Nimble Massey More Than Handles His Parts in ‘A Gentleman’s Guide’


            
“If you can keep your head when all about you are losing theirs…”.

It’s a hallowed poetic phrase that might well do as a job description for Monty Navarro, the dapper anti-hero of the Tony Award-winning musical, “A Gentleman’s Guide to Love and Murder,” and it surely fits the Broadway actor and musical comedy performer Kevin Massey, who plays Navarro like a sure-footed and steady-voiced—if murderous—centerpiece of the show playing at the Kennedy Center’s Eisenhower Theater through Jan. 30.

The 13 words lead off “If,” one of the most famous poems written by the British poet of empireRudyard Kipling, which is entirely appropriate to the task at hand, given that the show,  which was something of a surprise recipient of ten Tony Award nominations and winner of four in 2014 (Best Musical, Direction, Book and Costume Design), is set amongst the trappings (and traps) of Edwardian English aristocracy, drawings rooms, board rooms, cemeteries and such, all of which become—oh, my—killing grounds.

To continue, if you are one Monty Navarro, a young man with no apparent lineage, small prospects and a fetching mistress, who suddenly finds out that he is in fact ninth in the line to a huge family fortune, and if you realize that it may take more time to have to gain the fortune in your lifetime and if you have considerable pluck, charm and imagination, then there is only one thing to do: eliminate them all.  

Furthermore, if you are an actor of considerable gifts and are confronted with a large cast of English eccentrics both fetching and absurd (eight of them played by the same actor), then you must use your talents to provide a  certain charismatic steadiness to a wildly careening, hyper-kinetic enterprise.

That’s exactly what Massey, already a veteran musical comedy performer, did.  He already understudied the role of Monty  in the Great White Way Company of “A Gentleman’s Guide” and has appeared in such diverse projects as “Memphis,” “Tarzan” and “Big River”.

In a telephone interview with the Georgetowner from Minneapolis, where the show was playing on a leg of its national tour before opening in Washington this month, Massey talked a little bit about Monty, the show, and life on the road with a national touring company.

“I have to kill John (actor John Rapson, who plays all eight of the D’Ysquith heirs who stand in Monty’s way to the title of Lord) over and over again,” he said. “It’s tricky stuff, some of it really imaginative stagecraft.

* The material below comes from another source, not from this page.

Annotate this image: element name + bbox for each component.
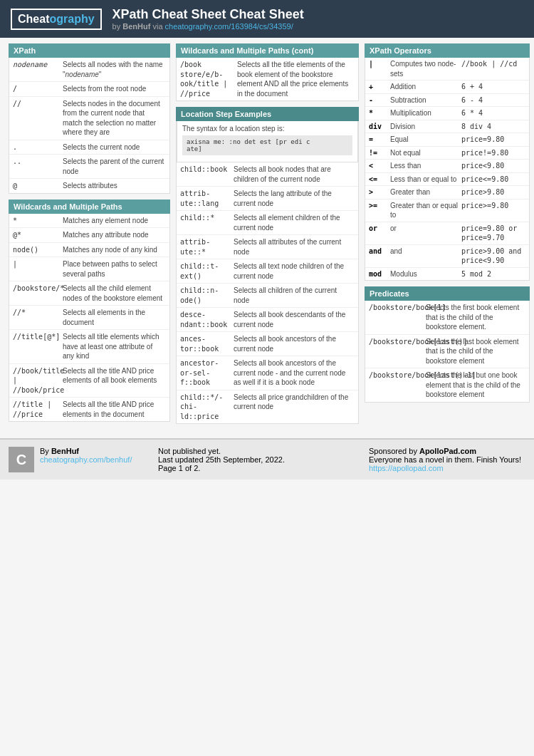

But you really have to be on your feet at all times.”

Massey is more than nimble—acting is always a kind of collaboration and sharing, but in a large undertaking such as this show, you can’t get lost in the crowd.  “I’ve never been involved in a tour like this, and what’s really great, is you all become like a family,” he said. “I know that’s a cliché, but it’s true.”

On stage, Massey is as steady as a rock, but he also oozes charm and sympathy, and sex appeal, and if you think about it, that’s no small thing: after all you end up rooting for a man who is what amounts to a serial killer.   Not that many of the d’Ysquiths deserve comeuppance.  But Monty is always at the center of things, conniving, juggling not one, but two loves of his life, always charming people with the story of his mother,  cruelly expunged from the family after marrying for love and the wrong sort of man, evading discovery.  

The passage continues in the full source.